Our pipeline is led by tazemetostat, an internally developed, orally administered, first-in-class small molecule EZH2 inhibitor, for the treatment of multiple types of hematological malignancies and genetically defined solid tumors. We are currently conducting a comprehensive development program for tazemetostat designed to identify efficient and accelerated pathways to treat as many patients as may benefit.
We are investigating tazemetostat as a single-agent therapy in multiple clinical trials, including Phase 2 clinical trials in patients with relapsed or refractory non-Hodgkin lymphoma (NHL), adult patients with certain genetically defined solid tumors, including INI1-negative tumors and synovial sarcoma, and patients with mesothelioma characterized by BAP loss of function. We are also conducting a clinical trial of tazemetostat in pediatric patients with certain genetically defined solid tumors, including INI1-negative tumors and synovial sarcoma.
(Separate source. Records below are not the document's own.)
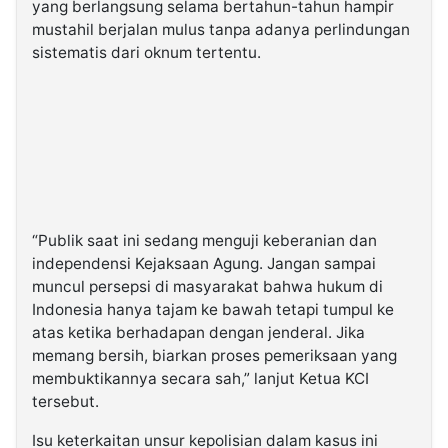
yang berlangsung selama bertahun-tahun hampir
mustahil berjalan mulus tanpa adanya perlindungan
sistematis dari oknum tertentu.
“Publik saat ini sedang menguji keberanian dan
independensi Kejaksaan Agung. Jangan sampai
muncul persepsi di masyarakat bahwa hukum di
Indonesia hanya tajam ke bawah tetapi tumpul ke
atas ketika berhadapan dengan jenderal. Jika
memang bersih, biarkan proses pemeriksaan yang
membuktikannya secara sah,” lanjut Ketua KCI
tersebut.
Isu keterkaitan unsur kepolisian dalam kasus ini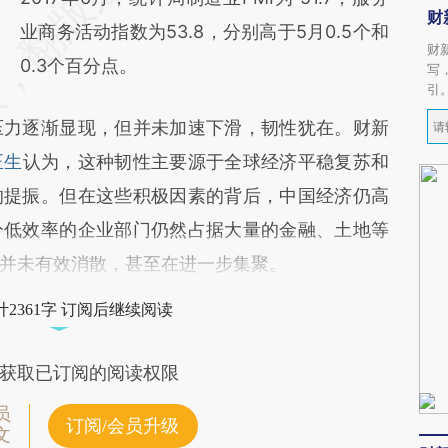
财
业商务活动指数为53.8，分别高于5月0.5个和
财
0.3个百分点。
写
引
力逐渐显现，但并未加速下滑，韧性犹在。财新
正生
认为，这种韧性主要源于全球经济平稳复苏和
的提振。但在这些积极因素的背后，中国经济仍高
分低效率的企业部门仍然占据大量的金融、土地等
并未有效消散，甚至在进一步集聚。
2361字 订阅后继续阅读
获取已订阅的阅读权限
员
订阅/会员升级
文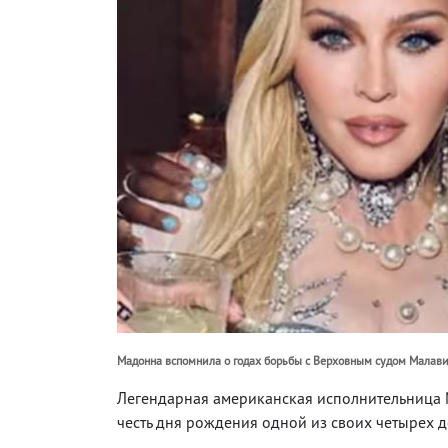
Мадонна вспомнила о годах борьбы с Верховным судом Малави
Легендарная американская исполнительница М
честь дня рождения одной из своих четырех 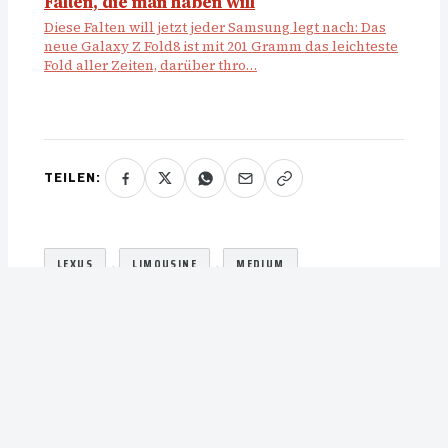
Falten, die man haben will
Diese Falten will jetzt jeder Samsung legt nach: Das
neue Galaxy Z Fold8 ist mit 201 Gramm das leichteste
Fold aller Zeiten, darüber thro…
TEILEN:
, 
, 
LEXUS
LIMOUSINE
MEDIUM
◄ Vorheriger Artikel
BMW
Nächster Artikel ►
X7: Spät, aber umso
Peugeot 308 GTi: Der
heftiger
Kompromiss.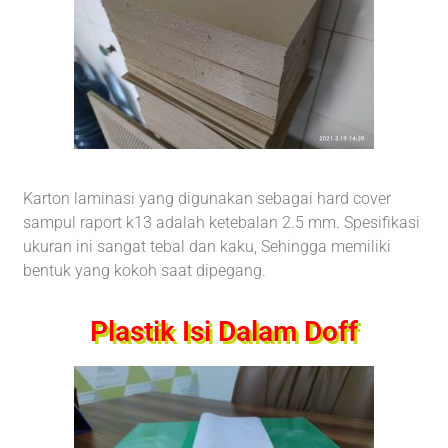
Karton laminasi yang digunakan sebagai hard cover
sampul raport k13 adalah ketebalan 2.5 mm. Spesifikasi
ukuran ini sangat tebal dan kaku, Sehingga memiliki
bentuk yang kokoh saat dipegang.
Plastik Isi Dalam Doff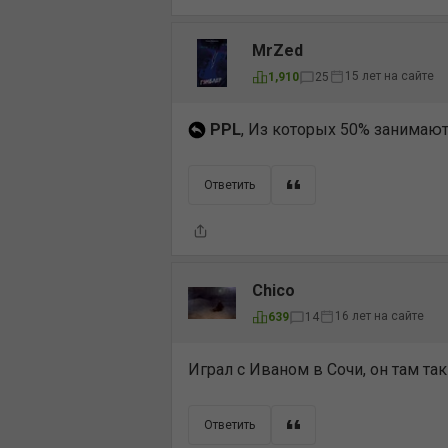
MrZed
15 лет на сайте
1,910
25
PPL
, Из которых 50% занимают
Ответить
Chico
16 лет на сайте
639
14
Играл с Иваном в Сочи, он там так
Ответить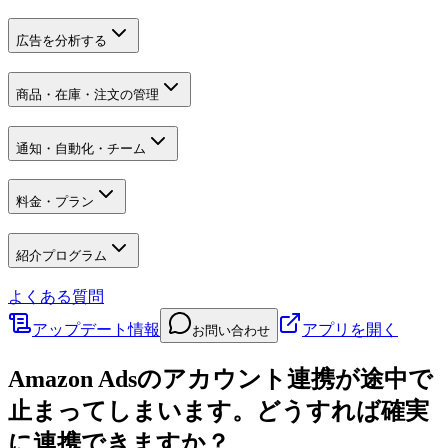
広告を分析する
商品・在庫・注文の管理
通知・自動化・チーム
料金・プラン
紹介プログラム
よくある質問
アップデート情報
アプリを開く
お問い合わせ
Amazon Adsのアカウント連携が途中で
止まってしまいます。どうすれば確実
に連携できますか？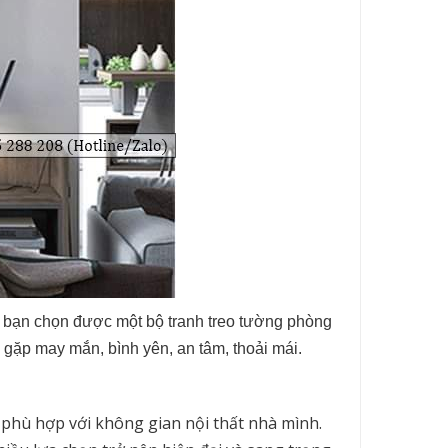
i bạn chọn được một bộ tranh treo tường phòng
 gặp may mắn, bình yên, an tâm, thoải mái.
 phù hợp với không gian nội thất nhà mình.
Tazemetostat is also being evaluated in combinations and in additional indications, including:
- a combination study of tazemetostat with rituximab in patients with relapsed and/or refractory FL;
- a combination study of tazemetostat with R-CHOP in front-line patients in collaboration with the Lymphoma Study Association;
- a combination study of tazemetostat with the standards of care in patients with castration-resistant prostate cancer, and
- a combination study of tazemetostat with a PARP inhibitor in patients with platinum-resistant solid tumors, such as small-cell lung cancer, triple-negative breast cancer and ovarian cancer.
Epizyme holds global development and commercialization rights to tazemetostat ex-Japan. Eisai owns development and commercialization rights to tazemetostat in Japan, and a right of first negotiation to rights in the rest of Asia.